Mark Wood has never been one for big pronouncements and, true to form, the fast bowler says he is “quietly confident” his repaired right knee will hold up for the first Ashes Test in Perth on 21 November.
The headlines bits first:
• Knee surgery in early spring, no competitive overs since the Champions Trophy in February.
• A rehab programme that has lurched, rather than cruised, to where it is now.
• Departure for New Zealand next week to train with, but not actually play for, England’s white-ball squads.
• Plenty of overs in Loughborough’s heated marquee, speed gun in hand, and a plan to crank things up on tour.
England’s coaching and medical staff have been careful, almost to the point of frustration for the player, after those two previous Ashes campaigns. Wood topped the wicket charts for England in 2021-22 (even if that ended 4-0 to Australia) and blew the series open at Headingley in 2023, his pace earning him the player-of-the-match gong. Losing that kind of 90-mph threat for an entire home summer was a blow, but the 33-year-old insists the hard yards are paying off at last.
“It was a frustrating summer,” Wood told the Wisden Cricket Weekly podcast. “I didn’t get to play any cricket and my knee, at times when you think that you’re just about ready to play, it was not just quite there.”

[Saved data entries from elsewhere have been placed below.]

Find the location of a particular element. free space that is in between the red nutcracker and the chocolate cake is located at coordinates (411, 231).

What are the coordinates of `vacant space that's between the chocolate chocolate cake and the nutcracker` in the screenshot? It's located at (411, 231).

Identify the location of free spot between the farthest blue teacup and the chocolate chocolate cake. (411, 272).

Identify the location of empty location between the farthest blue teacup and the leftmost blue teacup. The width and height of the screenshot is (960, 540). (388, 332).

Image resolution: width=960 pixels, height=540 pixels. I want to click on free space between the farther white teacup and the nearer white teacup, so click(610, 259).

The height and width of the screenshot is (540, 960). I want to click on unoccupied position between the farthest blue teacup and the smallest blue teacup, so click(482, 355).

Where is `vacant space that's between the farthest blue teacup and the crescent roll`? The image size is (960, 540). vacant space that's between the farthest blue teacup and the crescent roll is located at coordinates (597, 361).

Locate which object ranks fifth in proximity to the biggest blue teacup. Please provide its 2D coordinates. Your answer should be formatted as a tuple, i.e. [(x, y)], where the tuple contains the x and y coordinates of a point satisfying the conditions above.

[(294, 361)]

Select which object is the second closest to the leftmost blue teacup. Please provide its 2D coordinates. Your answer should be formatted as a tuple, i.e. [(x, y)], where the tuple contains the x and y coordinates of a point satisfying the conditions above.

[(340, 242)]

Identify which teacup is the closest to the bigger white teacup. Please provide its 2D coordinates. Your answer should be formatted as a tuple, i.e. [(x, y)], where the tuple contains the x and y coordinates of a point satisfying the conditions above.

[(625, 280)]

That swelling – fluid on the joint – recurred often enough for the ECB to pull him from a possible red-ball return in the fifth Test against India and, later, Durham’s Championship run-in. Wood recalls the almost-but-not-quite moments vividly. “I got knocked back a couple of times, but in the tent it’s been going well. I’ve had the speed gun out and the pace is getting up there, so I’m building nicely into New Zealand first, and then the Australian leg.”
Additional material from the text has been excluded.